Exercise prompt:
If a line in the entries below holds the string "августа", copy it.

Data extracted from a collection
===

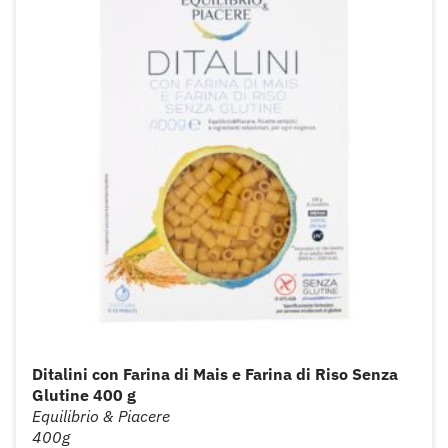
Ditalini con Farina di Mais e Farina di Riso Senza
Glutine 400 g
Equilibrio & Piacere
400g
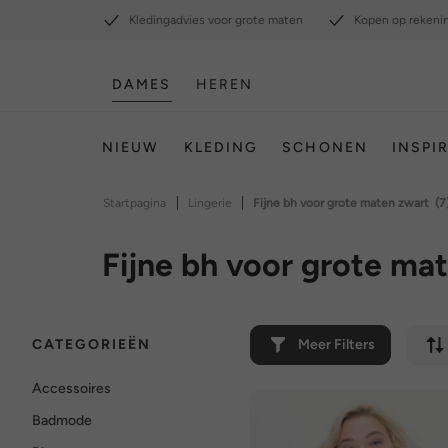
Kledingadvies voor grote maten
Kopen op rekeni
DAMES
HEREN
NIEUW
KLEDING
SCHONEN
INSPI
|
|
Startpagina
Lingerie
Fijne bh voor grote maten zwart
(7
Fijne bh voor grote ma
CATEGORIEËN
Meer Filters
Accessoires
Badmode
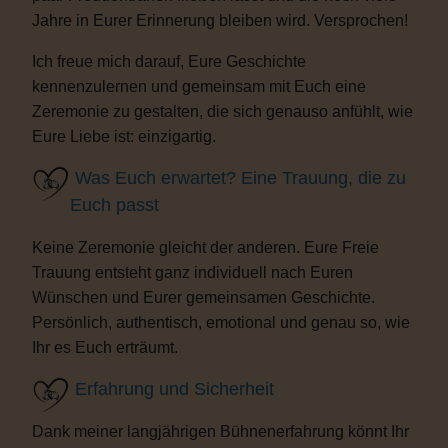
Jahre in Eurer Erinnerung bleiben wird. Versprochen!
Ich freue mich darauf, Eure Geschichte
kennenzulernen und gemeinsam mit Euch eine
Zeremonie zu gestalten, die sich genauso anfühlt, wie
Eure Liebe ist: einzigartig.
Was Euch erwartet? Eine Trauung, die zu
Euch passt
Keine Zeremonie gleicht der anderen. Eure Freie
Trauung entsteht ganz individuell nach Euren
Wünschen und Eurer gemeinsamen Geschichte.
Persönlich, authentisch, emotional und genau so, wie
Ihr es Euch erträumt.
Erfahrung und Sicherheit
Dank meiner langjährigen Bühnenerfahrung könnt Ihr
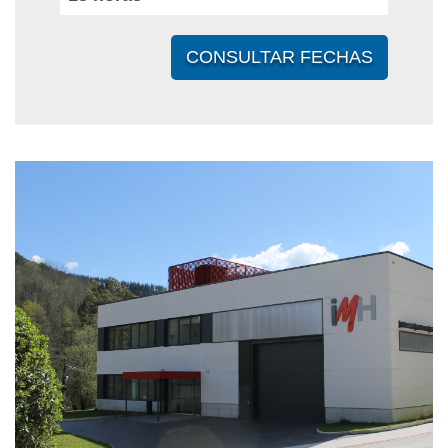
CONSULTAR FECHAS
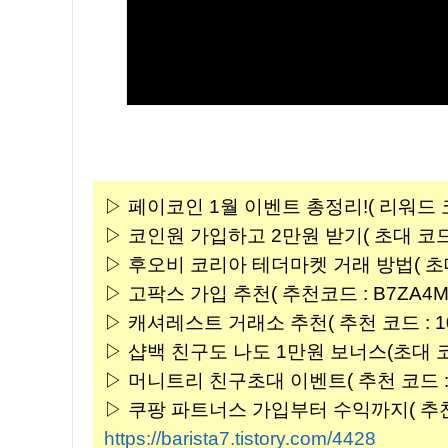
▷ 페이코인 1월 이벤트 총정리!( 리워드 코드 
▷ 코인원 가입하고 2만원 받기( 초대 코드 : 
▷ 후오비 코리아 테더마켓 거래 방법( 초대 코드
▷ 고팍스 가입 추천( 추천코드 : B7ZA4M 
▷ 캐셔레스트 거래소 추천( 추천 코드 : 102
▷ 샵백 친구도 나도 1만원 보너스(초대 코드 
▷ 머니트리 친구초대 이벤트( 추천 코드 : H
▷ 쿠팡 파트너스 가입부터 수익까지( 추천코드 
https://barista7.tistory.com/4428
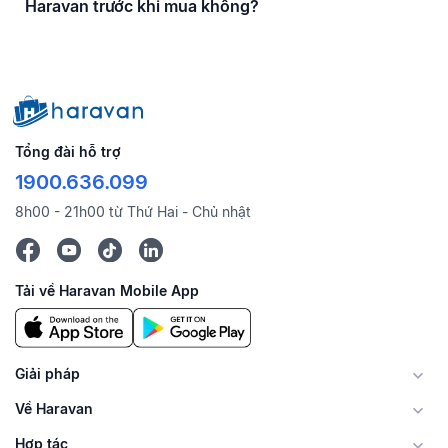
Haravan trước khi mua không?
Tổng đài hỗ trợ
1900.636.099
8h00 - 21h00 từ Thứ Hai - Chủ nhật
Tải về Haravan Mobile App
Giải pháp
Về Haravan
Hợp tác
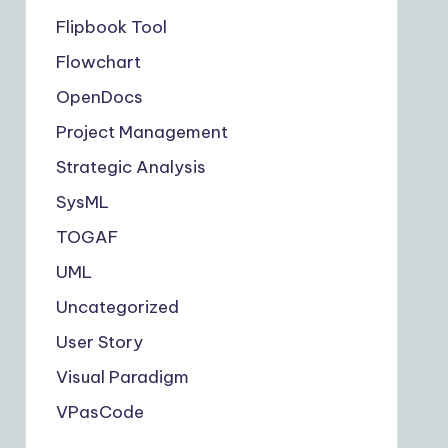
Flipbook Tool
Flowchart
OpenDocs
Project Management
Strategic Analysis
SysML
TOGAF
UML
Uncategorized
User Story
Visual Paradigm
VPasCode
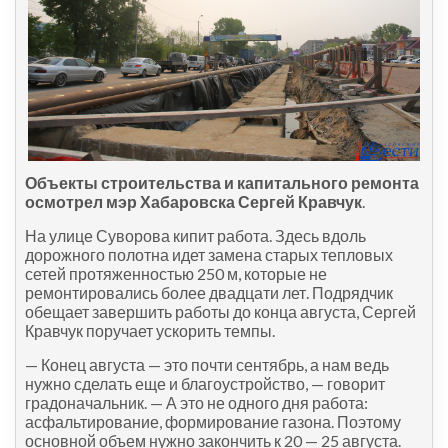
Объекты строительства и капитального ремонта
осмотрел мэр Хабаровска Сергей Кравчук
.
На улице Суворова кипит работа. Здесь вдоль
дорожного полотна идет замена старых тепловых
сетей протяженностью 250 м, которые не
ремонтировались более двадцати лет. Подрядчик
обещает завершить работы до конца августа, Сергей
Кравчук поручает ускорить темпы.
— Конец августа — это почти сентябрь, а нам ведь
нужно сделать еще и благоустройство, — говорит
градоначальник. — А это не одного дня работа:
асфальтирование, формирование газона. Поэтому
основной объем нужно закончить к 20 — 25 августа.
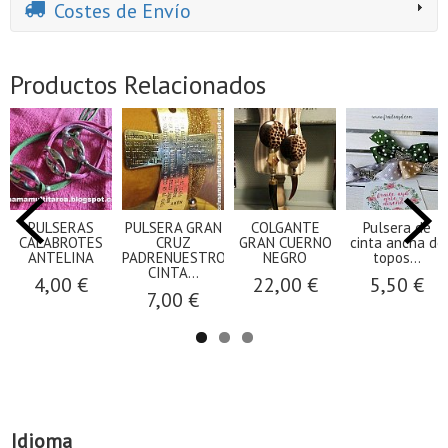
Costes de Envío
Productos Relacionados
PULSERAS
PULSERA GRAN
COLGANTE
Pulsera de
CALABROTES
CRUZ
GRAN CUERNO
cinta ancha de
ANTELINA
PADRENUESTRO
NEGRO
topos...
CINTA...
4,00 €
22,00 €
5,50 €
7,00 €
Idioma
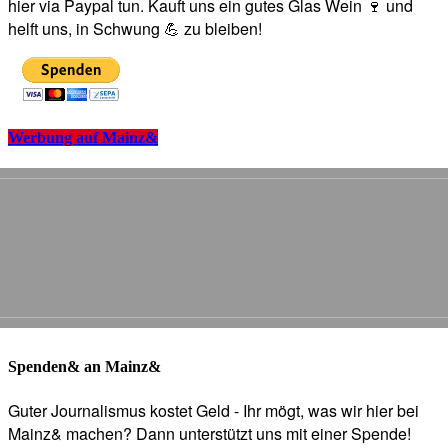
hier via Paypal tun. Kauft uns ein gutes Glas Wein 🍷 und
helft uns, in Schwung 💪 zu bleiben!
Werbung auf Mainz&
Spenden& an Mainz&
Guter Journalismus kostet Geld - Ihr mögt, was wir hier bei
Mainz& machen? Dann unterstützt uns mit einer Spende!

===

Reply:
обещает завершить работы до конца августа, Сергей
— Конец августа — это почти сентябрь, а нам ведь
основной объем нужно закончить к 20 — 25 августа.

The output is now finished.